After spending the night at the base of the monastery, the women
had risen long before dawn to wash their bodies and shave each
other's heads in preparation for the upcoming ritual. Their shaved
heads and sexless maroon robes, borrowed from a kindly monk, lent
them a certain androgyny and other-worldliness. Although it would
be sacrilege for a woman to wear a monk's robes on any other occasion,
the ordination ritual creates a liminal space in which the sacred
becomes profane and the unthinkable becomes pragmatic. They wore
the sacred robes (vest, lower wrap, and yellow outer robe or stod
thung, sham thabs, chos gos) for the first time, although they
might spend the rest of their lives trying to fulfill to the discipline
which those robes signified. Ngawang Tharpa had instructed them
about the import and the procedure of the ritual they would undergo.

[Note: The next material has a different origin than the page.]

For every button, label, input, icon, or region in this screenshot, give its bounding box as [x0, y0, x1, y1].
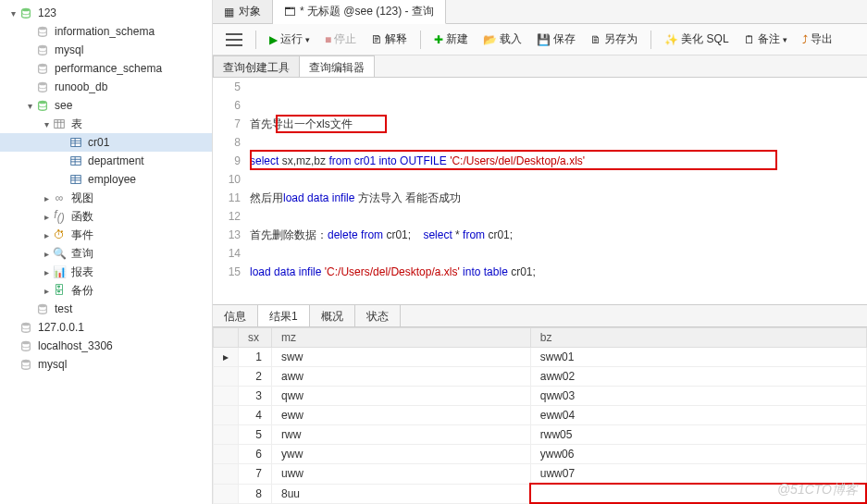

Up until this day, Yeshe and her companions had followed the five
Buddhist precepts for several years after offering a tuft of their
hair to a reincarnate monk year before. Now they would take a
step they could never reverse in this lifetime. Although they
might abandon their robes and celibacy, they would never be able
to rejoin the order. According to the doctrines of the Vinaya
or monastic discipline, an apostate monastic (chos log) can never
again take full monastic vows in this lifetime.
Standing
in the doorway of the large hall, Yeshe and her colleagues stood
before a sea of yellow robes much smaller than the mass of monastics
at the Great Prayer Festival, but this time they were going to
merge with the group. Then as now, most of the monastics were
men. Yeshe later told me that she was surprised to find only four
other nuns, shyly clustered in the rearmost corner close to the
door where they too took their places. Although they appeared
to be marginal by virtue of being from the Buddhist hind of Himalayan
Kashmir, the five Zangskari nuns actually outnumbered the Tibetan
nuns present. Yeshe and her companions were dismayed to find a
paucity of nuns throughout their journey in Tibet. Bearing the
obligatory blessing scarf (kha btags), Yeshe and her Zangskari
companions stepped into the hall where the head officiant, the
Ganden Throne Holder (dGa' ldan khri pa) sat on a raised dais
above the sea of monks. Besides the officiant and the preceptor,
a quorum of at least ten monks who have been ordained for ten
years is necessary to conduct an ordination ceremony. Temporarily
dazzled by the opulent display of images and personages inside
this grand temple, the five Zangskari nuns unthinkingly prostrated
three times. Each woman found a small spot in the rear of the
crowded hall to lay down the square rugs (lding nga) which only
novices are entitled to use. Yeshe kept her eyes fixed on the
holy figure seated on the throne above the crowd, robed in rich
yellow brocades, and ignored the impolite stares of the monks
around her, no doubt surprised to see women in their midst. Just
as Yeshe and her companions finished their perfunctory prostrations,
the ceremony began. The Ganden throne holder began to discourse
on the virtues and pitfalls of the monastic life. He urged them
to take their vows seriously, because to abandon them meant a
loss of karma for themselves and more widely perhaps for others
around them who might lose faith in the religion (chos) as a result.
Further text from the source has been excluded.